Di recente, infatti, tra i boschi fiabeschi dei Monti Sibillini, non lontani dalla grotta, è stata avvistata una creatura con un solo corno. Scordatevi l’immagine del cavallo bianco dotato di poteri magici, perché quello che è stato visto sui prati della valle del Fiastrone, nelle Marche, una zona che purtroppo è stata devastata dal terremoto lo scorso anno, è un giovane capriolo. Ripreso da una videotrappola, cioè una telecamera nascosta nella vegetazione, rappresenta un esemplare rarissimo e non è detto che sia stato proprio il “palco”, il nome scientifico per i caprioli con un solo "corno", ad ispirare in passato il mito dell'unicorno.

capriolo unicorno

Come spiega l’etologo Enrico Alleva, il corno unico potrebbe essere dovuto ad una malformazione, un errore genetico. Ma la cosa non sembra svantaggiare il piccolo capriolo e, anzi, ha suscitato lo stupore dello stesso autore del video, Giuseppe Chiavari, che ha dichiarato: "In tanti anni che faccio fototrapping non avevo mai visto un esemplare del genere. Il capriolo era impegnato con altri suoi simili in scontri gioiosi e non era per niente in difficoltà per la sua menomazione".

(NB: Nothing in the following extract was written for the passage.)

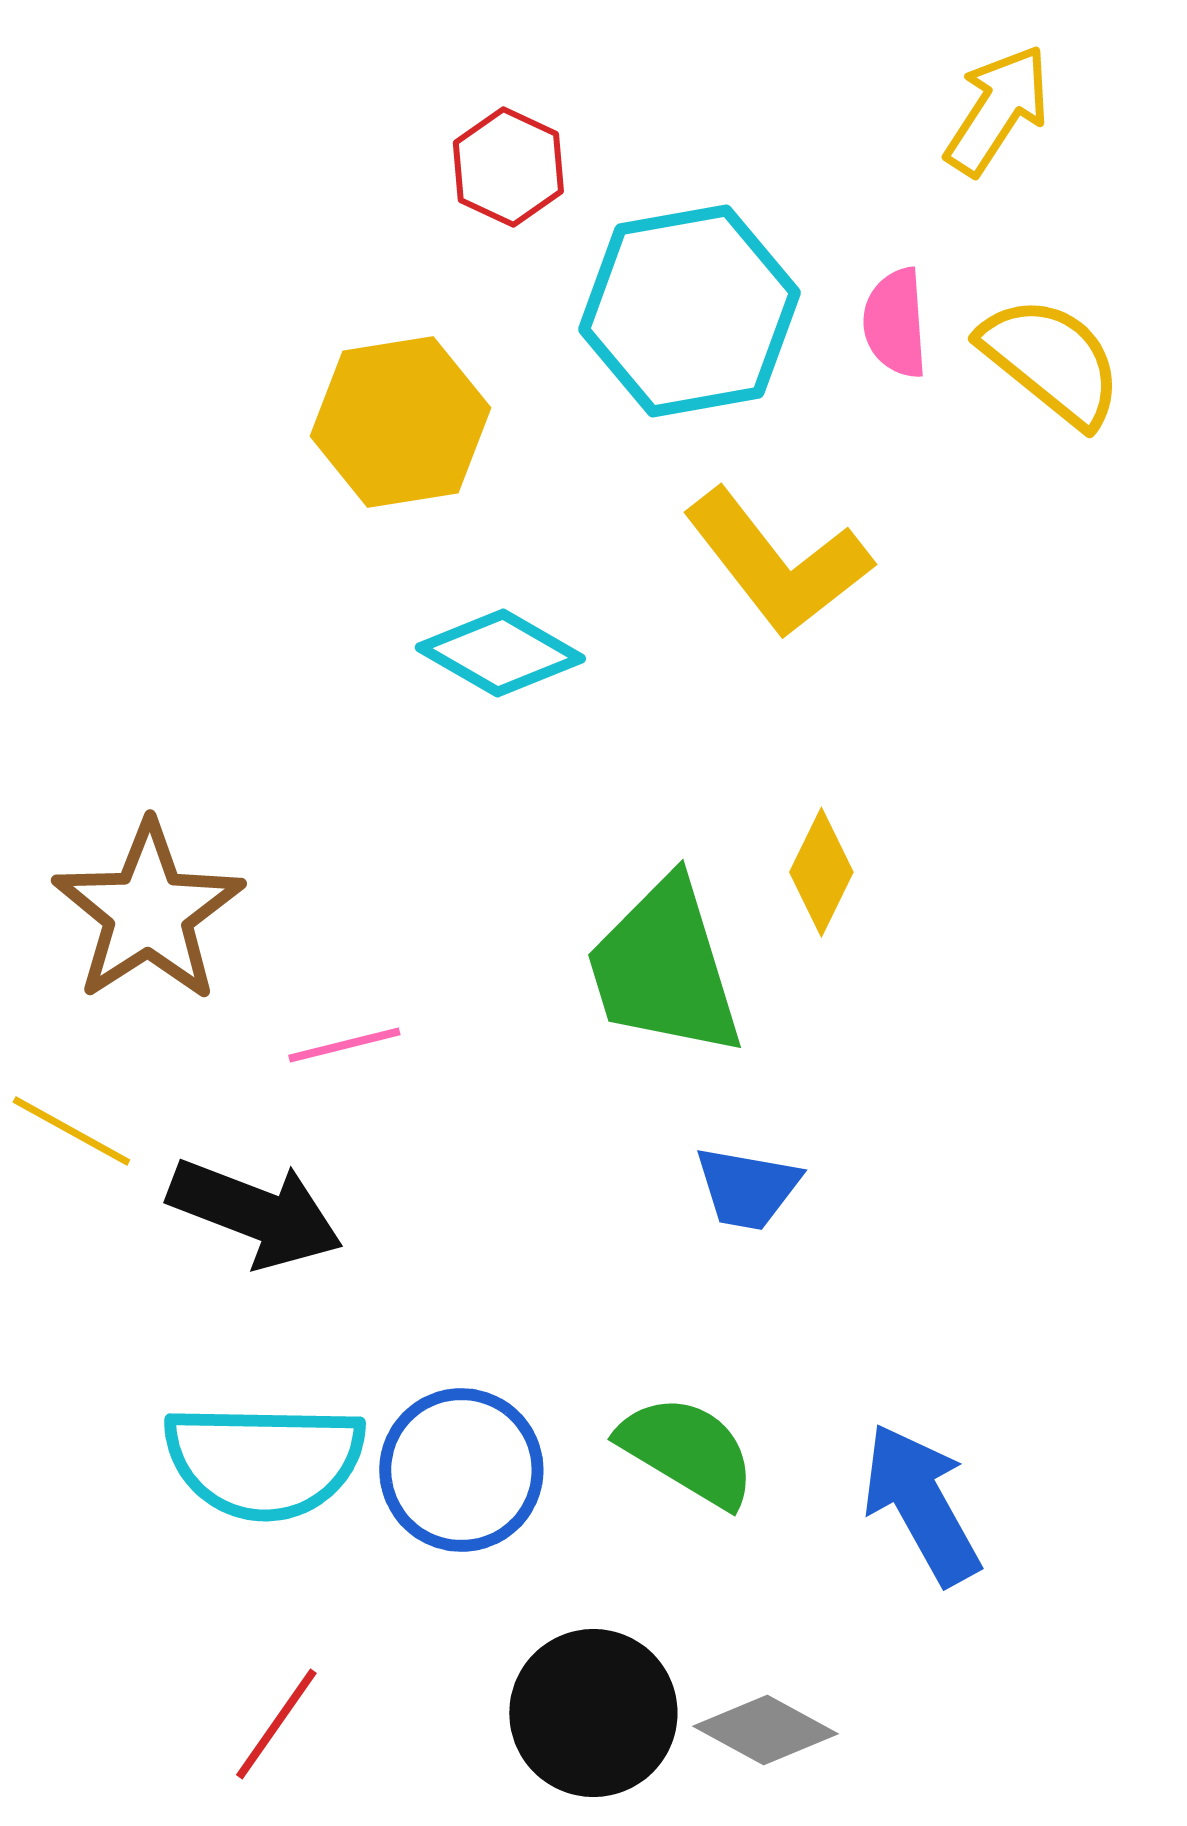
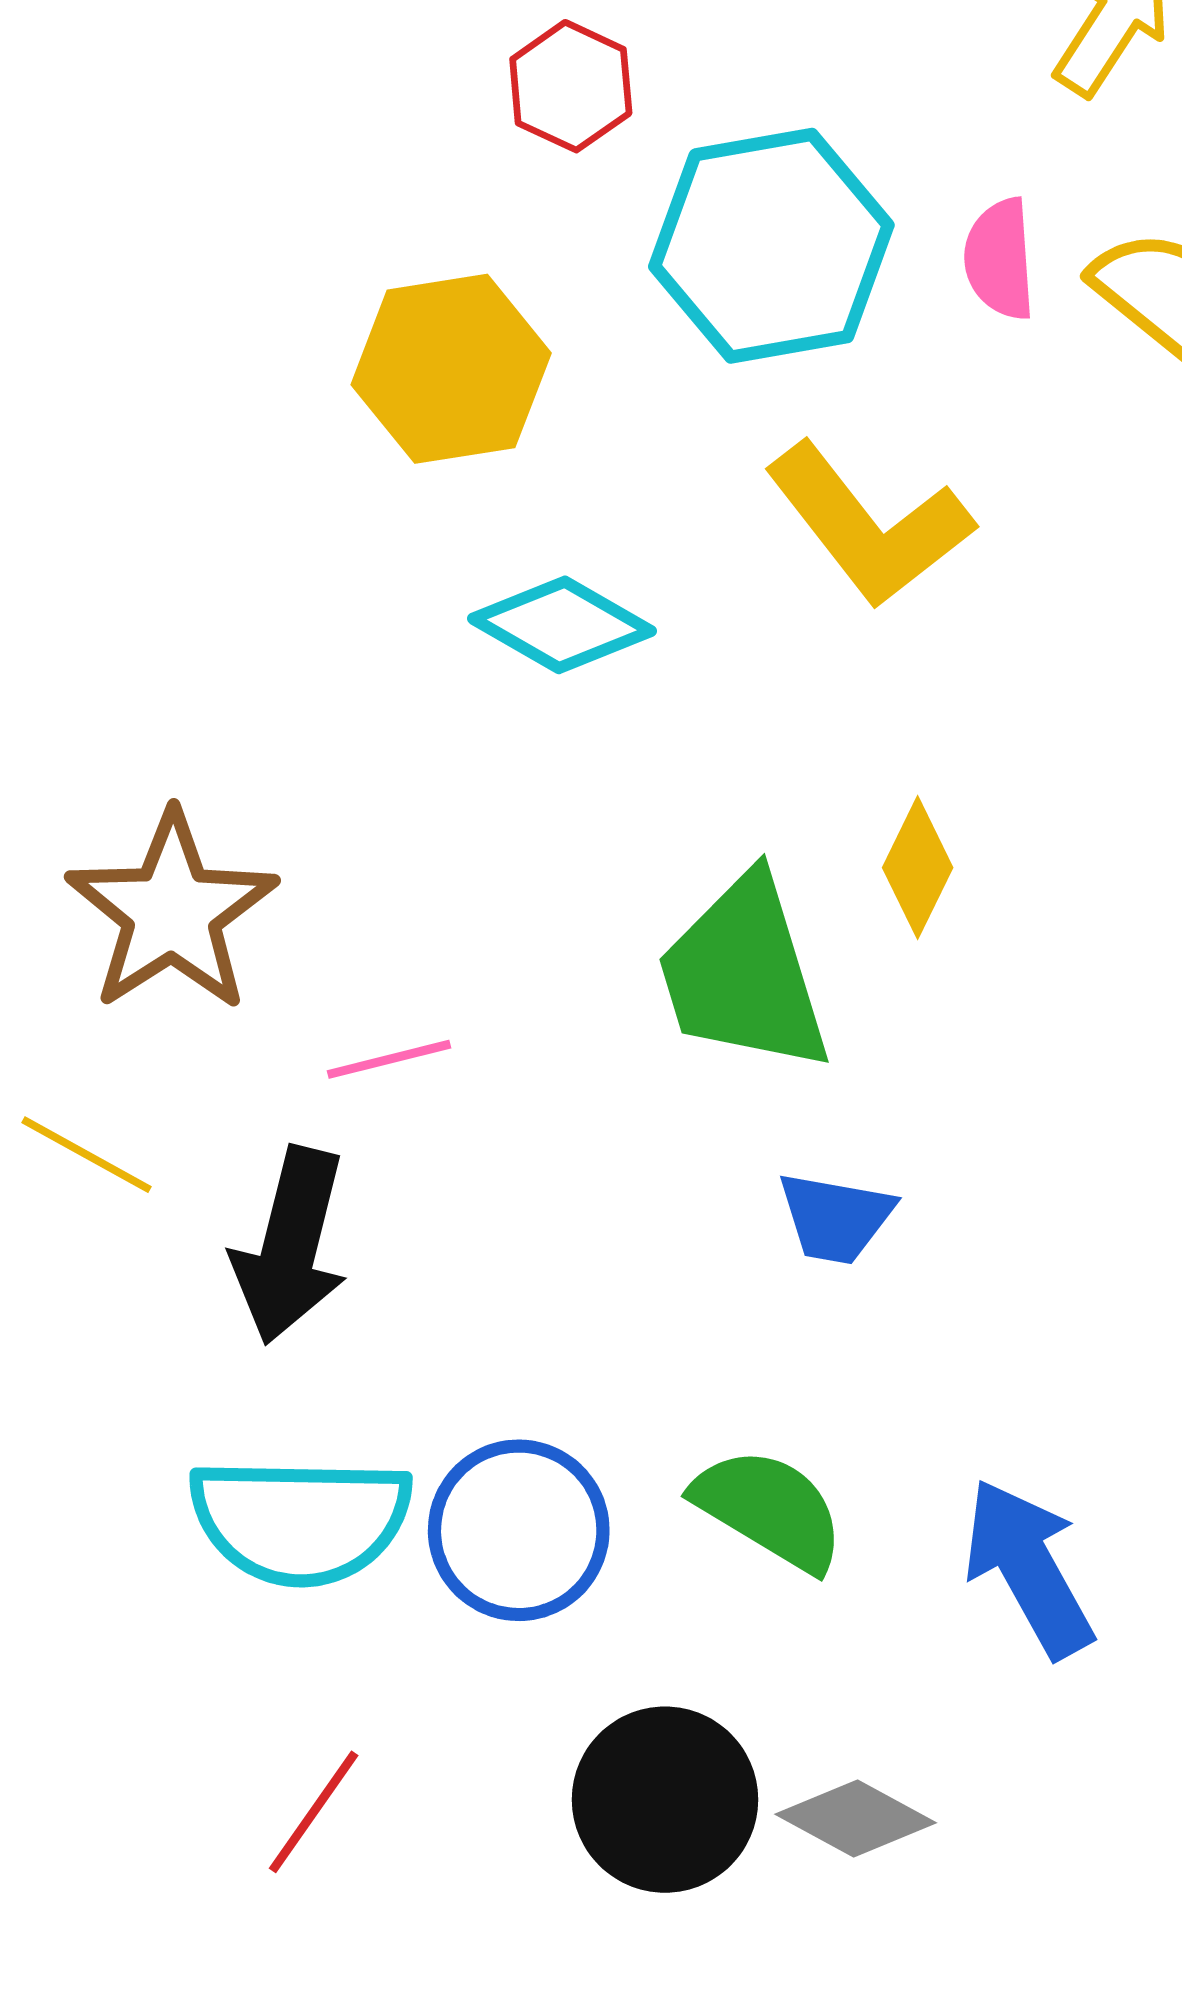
black arrow: (255, 1213) -> (290, 1245), turned 83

Ma perché gli unicorni, o meglio, i racconti legati ad essi ci affascinano così tanto?

Forse perché nella tradizione medievale, all’alicorno, il corno di questo animale mitologico, veniva attribuita la capacità di neutralizzare i veleni. Simbolo di purezza e castità, venne rappresentato anche su emblemi e stemmi. Ma era già molto diffuso nelle raffigurazioni di civiltà antichissime, come i Sumeri. Ancora oggi è presente nella letteratura e nel cinema: in Harry Potter e la Pietra Filosofale, ad esempio, il sangue di unicorno ha il potere di rendere immortali.